Laura si sdraia, affonda il viso nel cuscino. I capelli scivolano
sulle spalle, sulla schiena, si assestano. Una gamba allungata, l’altra
ripiegata con un piede appoggiato dietro al ginocchio della gamba
distesa.
E’ immobile adesso, rilassa i muscoli del viso, chiude gli occhi
cercando di fissare ogni piccolo particolare sensoriale di quell’essere
ferma, come una statua. Ascolta.
Sente il suo alzarsi, il suo avvicinarsi.
Il cuore comincia a batterle forte, l’emozione la soffoca.
Lo sente vicino, armeggia con il registratore, sceglie una cassetta.
Laura ascolta il piccolo scatto della custodia che si apre, il rumore
strofinato mentre scompare nel registratore, il pulsante di avvio.
Concerto di Colonia. Keith Jarret. Chissà perché ha
scelto questa musica così appassionatamente struggente.
Lascia che le note le sciolgano il respiro, sente il sole sulla pelle
della schiena, tra le gambe socchiuse.
Dario si allontana di nuovo, con un attimo di esitazione, soffermando
un istante lo sguardo sulle pieghe di quel corpo abbandonato.
Si risiede, e inizia a disegnare.
Laura è immobile, in un mondo ovattato tra il sonno e la veglia.
E’ un corpo in ascolto. Sente la corsa della matita sul foglio.
Il primo schizzo è veloce, affrettato, come a voler cogliere
i contorni, l’immagine globale, l’idea di lei.
Fruscio di carta in movimento. Ha cambiato foglio.
La musica cresce, e con la musica una tensione sottile. La matita
scorre morbidamente, il tratto si fa gentile, accurato, attento. La
sente scivolare lungo la schiena, sulle curve dei glutei, sui nervi
e sui muscoli delle gambe, accarezzare le caviglie sottili, solleticare
le dita dei piedi.
Nessuno l’aveva mai esplorata così a fondo.
Nessuno così, senza mai sfiorarla.
Dario è assorto, trasognato, non guarda più il tempo,
i minuti ticchettano sul suo orologio. C’è una linea
che non riesce a fissare. Prova e riprova, gli sfugge tra le mani
la luce che la illumina. Non riesce a trasmettere al foglio l’ombratura
e il riflesso, che lo attirano come una calamita.
Si ferma, di colpo, con il respiro affrettato.
Quaranta minuti. Neanche alle professioniste si può chiedere
tanto.
“Laura, aspetta a muoverti. Fissa nella mente i punti di appoggio.
Alzati solo quando sei sicura che dopo li ritroverai. Facciamo pausa."

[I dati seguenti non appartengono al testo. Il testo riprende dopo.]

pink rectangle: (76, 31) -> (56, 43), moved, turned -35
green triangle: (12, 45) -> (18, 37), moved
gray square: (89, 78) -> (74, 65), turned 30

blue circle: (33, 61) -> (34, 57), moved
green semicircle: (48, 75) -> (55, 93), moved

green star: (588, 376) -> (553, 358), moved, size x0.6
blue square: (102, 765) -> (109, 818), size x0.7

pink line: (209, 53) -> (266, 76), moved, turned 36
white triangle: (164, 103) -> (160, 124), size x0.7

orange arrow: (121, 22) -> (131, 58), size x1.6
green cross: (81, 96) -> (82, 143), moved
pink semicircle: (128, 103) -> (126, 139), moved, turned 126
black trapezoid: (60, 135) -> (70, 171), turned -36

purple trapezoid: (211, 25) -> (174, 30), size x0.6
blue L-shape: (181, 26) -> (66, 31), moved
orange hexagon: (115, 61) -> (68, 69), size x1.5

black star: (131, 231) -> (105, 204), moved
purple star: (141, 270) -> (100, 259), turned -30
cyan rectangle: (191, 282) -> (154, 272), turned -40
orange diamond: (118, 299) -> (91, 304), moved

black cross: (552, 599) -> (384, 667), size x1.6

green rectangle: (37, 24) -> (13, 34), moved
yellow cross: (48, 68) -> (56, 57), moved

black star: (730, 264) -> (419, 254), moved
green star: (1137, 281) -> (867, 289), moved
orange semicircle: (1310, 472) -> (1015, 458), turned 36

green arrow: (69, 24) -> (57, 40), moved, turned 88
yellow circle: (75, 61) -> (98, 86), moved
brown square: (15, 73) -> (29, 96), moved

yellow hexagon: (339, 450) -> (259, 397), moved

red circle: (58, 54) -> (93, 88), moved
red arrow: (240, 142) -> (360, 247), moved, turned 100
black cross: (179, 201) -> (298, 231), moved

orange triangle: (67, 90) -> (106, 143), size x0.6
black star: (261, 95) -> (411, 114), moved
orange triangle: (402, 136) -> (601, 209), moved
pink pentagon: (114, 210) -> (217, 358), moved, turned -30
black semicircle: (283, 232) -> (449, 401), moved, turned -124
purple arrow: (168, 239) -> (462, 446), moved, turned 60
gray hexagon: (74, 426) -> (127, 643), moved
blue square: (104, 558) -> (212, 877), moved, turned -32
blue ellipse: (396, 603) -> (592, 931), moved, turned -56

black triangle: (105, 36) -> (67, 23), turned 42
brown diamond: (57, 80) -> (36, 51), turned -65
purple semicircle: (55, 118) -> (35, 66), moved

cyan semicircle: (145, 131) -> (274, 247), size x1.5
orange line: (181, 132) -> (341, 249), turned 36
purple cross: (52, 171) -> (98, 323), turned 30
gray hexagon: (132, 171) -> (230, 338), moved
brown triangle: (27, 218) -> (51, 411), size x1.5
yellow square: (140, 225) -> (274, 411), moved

Disagio. Giunture doloranti. Ogni piccolo, piccolissimo movimento
si trasforma in corona di spine. Rientra nel suo corpo. Si raggomitola
adagio, raccoglie le gambe verso il petto. Poi si allunga come un
gatto, stira le braccia dietro la testa, sbadiglia, muove il collo,
stende le gambe, inarca la schiena.
Si mette seduta, infilando velocemente il maglione che aspettava per
terra, al bordo del letto.
Trema, ha brividi in tutto il corpo. Appena si muove è assalita
dal freddo.
Dario la guarda, sorridendo. Ha piccoli occhi nerissimi, ironici,
attenti.
“Tutto bene?”
“Più o meno.”
Sono terribili, quelle pause. Arrivano sempre quando le sembra di
non poter più stare immobile neanche un istante, eppure le
costa fatica uscire dal sogno, alzarsi, camminare, guardare Dario
negli occhi. E scoprire nel suo sguardo un’intimità sensuale
che la imbarazza.
“Una sigaretta?”
“Fumiamo di là, così non devo aprire la finestra.”
Si avvicinano alla porta. Si sfiorano appena, nel passaggio. Un piccolo
contatto, una scintilla, un battito di ciglia.
Da qualche giorno Laura avverte il cambiamento. Annusa il desiderio
come un miele lucente che la avvolge. Lo scruta nei disegni che le
mostra alla fine di ogni incontro. Sempre più morbidi, sempre
più intensi.
E ne ha paura. Di affrontare quel languore, quella voglia di abbandono
che la attira e la respinge, come un fiore dall’odore troppo
intenso.
“Riprendiamo?”
Di nuovo la stanza, di nuovo il maglione da levare. Lo sfila adagio.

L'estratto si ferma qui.